Maximum Likelihood Estimation

This is my 1000th post. While the likelihood of reaching post # 1000 in as many days is one topic for a future post, today we specifically develop some intuition around MLE or the maximum likelihood estimate.

A coin lands H, H, T, T, H. How likely is this to happen? A simplistic way is to think that this coin always lands in this pattern (H, H, T, T, H). We know that is not credible. Let’s assign the coin a probability p (“the parameter”) to land heads. So, the question we want to answer is: at what probability (of occurrence for heads), p, does the likelihood maximise?

Step 1: What is the probability of observing the sequence HHTTH? Let’s assume all flips are independent.
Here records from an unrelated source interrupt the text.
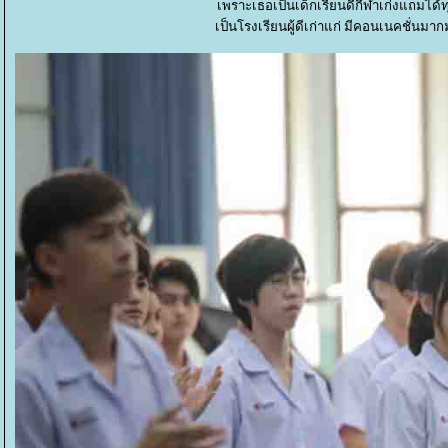
เพราะเธอเป็นเด็กเรียนดีกีฬาเก่งแถมได้ทุน
เป็นโรงเรียนผู้ดีเก่าแก่ มีคอนเนคชั่นมา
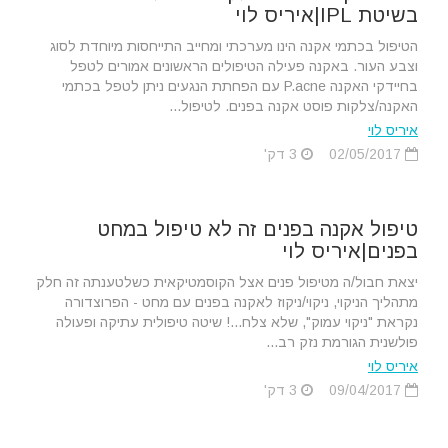
בשיטת IPL|איריס לוי
הטיפול בכתמי אקנה הינו מערכתי ומחייב התייחסות מיוחדת לסוג
וצבע העור. באקנה פעילה הטיפולים הראשונים אמורים לטפל
בחיידקי האקנה P.acne עם הפחתת הנגעים ניתן לטפל בכתמי
האקנה/צלקות פוסט אקנה בפנים. לטיפול...
איריס לוי
02/05/2017
3 דק'
טיפול אקנה בפנים זה לא טיפול במחט
בפנים|איריס לוי
יצאת חבול/ה מטיפול פנים אצל הקוסמטיקאית כשלטענתה זה חלק
מתהליך הניקוי, ניקוי/ניקוז לאקנה בפנים עם מחט - הפרוצדורה
נקראת "ניקוי עמוק", שלא צלח...! שיטה טיפולית עתיקה ופעולה
פולשנית הגורמת נזק רב...
איריס לוי
09/04/2017
3 דק'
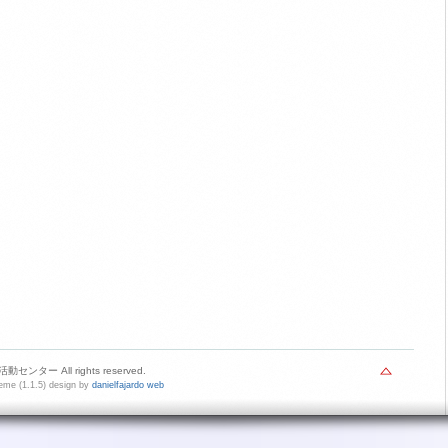
センター All rights reserved.
me (1.1.5) design by
danielfajardo web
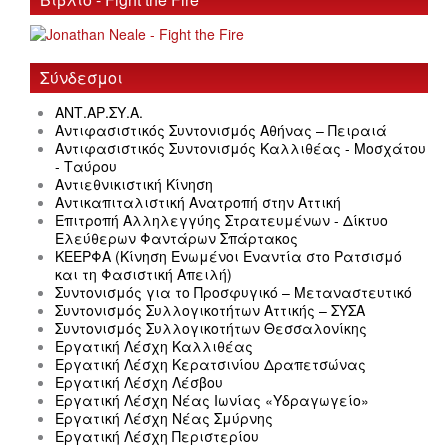
Σύνδεσμοι
ΑΝΤ.ΑΡ.ΣΥ.Α.
Αντιφασιστικός Συντονισμός Αθήνας – Πειραιά
Αντιφασιστικός Συντονισμός Καλλιθέας - Μοσχάτου
- Ταύρου
Αντιεθνικιστική Κίνηση
Αντικαπιταλιστική Ανατροπή στην Αττική
Επιτροπή Αλληλεγγύης Στρατευμένων - Δίκτυο
Ελεύθερων Φαντάρων Σπάρτακος
ΚΕΕΡΦΑ (Κίνηση Ενωμένοι Εναντία στο Ρατσισμό
και τη Φασιστική Απειλή)
Συντονισμός για το Προσφυγικό – Μεταναστευτικό
Συντονισμός Συλλογικοτήτων Αττικής – ΣΥΣΑ
Συντονισμός Συλλογικοτήτων Θεσσαλονίκης
Εργατική Λέσχη Καλλιθέας
Εργατική Λέσχη Κερατσινίου Δραπετσώνας
Εργατική Λέσχη Λέσβου
Εργατική Λέσχη Νέας Ιωνίας «Υδραγωγείο»
Εργατική Λέσχη Νέας Σμύρνης
Εργατική Λέσχη Περιστερίου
The probability is
p x p x (1-p) x (1-p) x p = p3 x (1-p)2

Step 2: What is the value of p at which the likelihood of observing HHTTH is maximised? We will take help from calculus, take a derivative, equate to zero, and solve for p.

3p2 x (1-p)2 – 2 p3 x (1-p) = 0
3(1-p) – 2p = 0
p = 3/5 = 0.6

Ok, the MLE for this sequence is 0.6. But what is the probability of the sequence happening? For that, substitute the value of p in the equation,
0.6 x 0.6 x (1-0.6) x (1-0.6) x 0.6 = 0.03456

Conclusion: if the coin lands on heads 60% of the time, the probability of seeing the sequence HHTTH is 3.456%. 3.456% may appear small, but it is better than any other p.

Continuous distribution

If a person’s height is 66 inches, which population is she from? It is unusually rare that a region has only people 66 inches tall. We assume that people’s heights follow a normal distribution with a standard deviation (say, 4). So, the question becomes: What is the most likely distribution that person is from?

Here are a few distributions with the standard deviation 4. By placing a market at x = 66, you can observe that the distribution with mean = 66 is the most likely (the highest point) to represent the observed data.

Instead, we collected two data, 66 and 58 inches. The blue curve strongly supports 66, but not much 58. MLE will balance the probabilities so that it can include both the data.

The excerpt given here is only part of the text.